Web Crawler with Captcha resolver (using CNN neural network on pyTorch)

Primary LanguagePython

WebCrawler with Captcha resolver (using CNN neural network on pyTorch)

Bot for parse domain with Captcha protection


Tested on Python 3.6.

For configuration, set the following varibales to config.py file:

mode = "PROD"    # "DEBUG" / "PROD"

#info about captcha
- number_chars_per_image = 5
- path_test_data = "data/test"
- target_width, target_height = (115, 45)
- font_path = "data/train_generator/fonts/DINNextRoundedLTPro-Regular.otf"
- model_path = 'models/model.pkl'
- possible_characters = 'abcdefghijklmnopqrstuvwxyz' + '0123456789'
- char2ind = dict((ch, i) for i, ch in enumerate(possible_characters))
- ind2char = dict((i, ch) for i, ch in enumerate(possible_characters))
- num_classes = len(possible_characters)

- batch_size = 32

- num_steps = 500 # num_steps will be splitted into number of learning rates end for
                    each part will be applied corresponded learning rate

- learning_rates = [0.001, 0.0001, 0.00001]
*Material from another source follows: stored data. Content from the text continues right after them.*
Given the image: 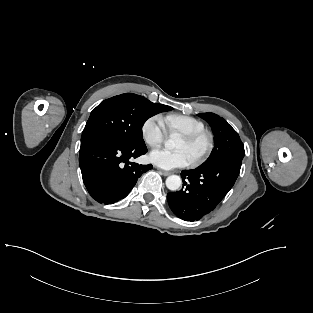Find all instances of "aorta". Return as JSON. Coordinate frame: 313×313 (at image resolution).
I'll return each mask as SVG.
<instances>
[{
  "label": "aorta",
  "instance_id": "obj_1",
  "mask_svg": "<svg viewBox=\"0 0 313 313\" xmlns=\"http://www.w3.org/2000/svg\"><path fill=\"white\" fill-rule=\"evenodd\" d=\"M176 142H177V138L174 135H172L165 143V146L169 149L174 148ZM181 184H182V180L180 176L178 175H171L167 177L166 179V186L171 191L179 190L181 187Z\"/></svg>",
  "mask_w": 313,
  "mask_h": 313
}]
</instances>
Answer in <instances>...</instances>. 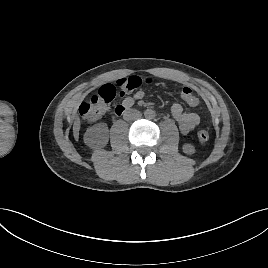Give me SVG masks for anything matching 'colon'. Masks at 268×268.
<instances>
[{
    "label": "colon",
    "instance_id": "obj_1",
    "mask_svg": "<svg viewBox=\"0 0 268 268\" xmlns=\"http://www.w3.org/2000/svg\"><path fill=\"white\" fill-rule=\"evenodd\" d=\"M152 83L153 79L150 77L133 75L119 79L115 84H104L88 101L81 104L80 114L88 122L97 121L109 111L111 103L117 96H124L139 88L141 85H150ZM179 94L190 107L196 108L200 105L199 98L190 88H181ZM198 139L202 143H206L210 139V131L207 127L202 128L198 132Z\"/></svg>",
    "mask_w": 268,
    "mask_h": 268
}]
</instances>
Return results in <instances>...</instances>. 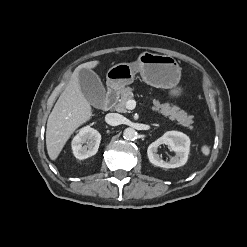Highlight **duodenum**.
I'll return each mask as SVG.
<instances>
[{"mask_svg":"<svg viewBox=\"0 0 247 247\" xmlns=\"http://www.w3.org/2000/svg\"><path fill=\"white\" fill-rule=\"evenodd\" d=\"M119 96V91L115 87H110L106 93L103 109L109 110L116 103Z\"/></svg>","mask_w":247,"mask_h":247,"instance_id":"1","label":"duodenum"}]
</instances>
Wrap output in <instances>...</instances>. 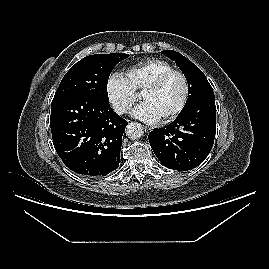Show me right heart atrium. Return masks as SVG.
<instances>
[{"instance_id": "obj_1", "label": "right heart atrium", "mask_w": 269, "mask_h": 269, "mask_svg": "<svg viewBox=\"0 0 269 269\" xmlns=\"http://www.w3.org/2000/svg\"><path fill=\"white\" fill-rule=\"evenodd\" d=\"M105 91L111 108L119 115L127 113L137 99L127 78L119 72H113L109 75Z\"/></svg>"}]
</instances>
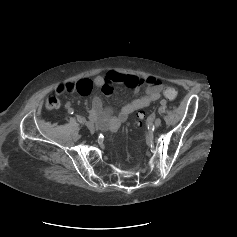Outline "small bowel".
I'll use <instances>...</instances> for the list:
<instances>
[{
	"label": "small bowel",
	"instance_id": "c3829d8e",
	"mask_svg": "<svg viewBox=\"0 0 237 237\" xmlns=\"http://www.w3.org/2000/svg\"><path fill=\"white\" fill-rule=\"evenodd\" d=\"M113 84H124L133 88L135 91H138L142 85H145L146 91L144 96L136 98L122 106L114 116L111 115L109 108H104L102 100L98 96L92 99L90 117L112 131L117 130L121 123L124 122L132 112L144 108L158 100L163 87L162 81L153 76L139 78L134 75L109 71L104 76H96L93 79L85 78L77 82L58 85L55 88V93L62 95L65 92H78L82 95H88L94 88H97L100 89L103 94L111 95L113 93ZM69 106V103L65 104L66 108Z\"/></svg>",
	"mask_w": 237,
	"mask_h": 237
}]
</instances>
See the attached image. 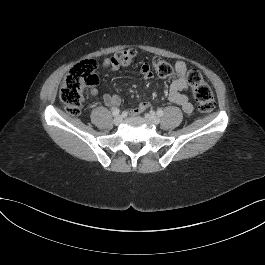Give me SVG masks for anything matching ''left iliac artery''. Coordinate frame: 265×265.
Masks as SVG:
<instances>
[{"label": "left iliac artery", "instance_id": "obj_1", "mask_svg": "<svg viewBox=\"0 0 265 265\" xmlns=\"http://www.w3.org/2000/svg\"><path fill=\"white\" fill-rule=\"evenodd\" d=\"M163 114H164V113H163V111H162V110H158V111H157V115H158V116L162 117V116H163Z\"/></svg>", "mask_w": 265, "mask_h": 265}]
</instances>
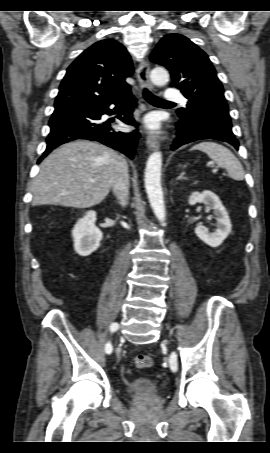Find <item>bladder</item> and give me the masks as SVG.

- card_number = "" # number of card to fill requered field on https://restaurantpass.gift-cards.ru/balance

- link = "https://restaurantpass.gift-cards.ru/balance" # link of parsed domain

- browser = "Chrome"  PhantomJS or Chrome or FireFox

- telegram_token = ""  Telegram bot token
                       create your bot, by sending message to @botfather
                       in return you will receive the token

- chat_id = "" Chat id of Telegram channel
               how to get the chat id:

Run with:

python run.py

You can also build and use the docker image:

docker build -t <docker-image-url:docker-image-tag> .
docker push <docker-image-url:docker-image-tag>
docker run -d --name web-crawler --restart=always <docker-image-url:docker-image-tag>


  • numpy==1.13.3
  • pandas==0.20.1
  • PyVirtualDisplay==0.2.1
  • matplotlib==2.1.1
  • opencv_python==
  • scipy==0.19.1
  • selenium==3.11.0
  • python_telegram_bot==8.0
  • schedule==0.5.0
  • user_agent==0.1.9
  • Pillow==5.1.0
  • beautifulsoup4==4.6.0
  • seaborn==0.8.1
  • telegram==0.0.1
  • pytorch

install chromium-browser: sudo apt-get install chromium-browser

Install the dependencies via pip:
pip3 install -r requirements.txt.

Install PyTorch:
pip3 install http://download.pytorch.org/whl/cpu/torch-0.3.1-cp36-cp36m-linux_x86_64.whl
pip3 install torchvisio

Run tests:
python -m unittest discover tests/


Licensed under the Unlicense. Do with it whatever you want.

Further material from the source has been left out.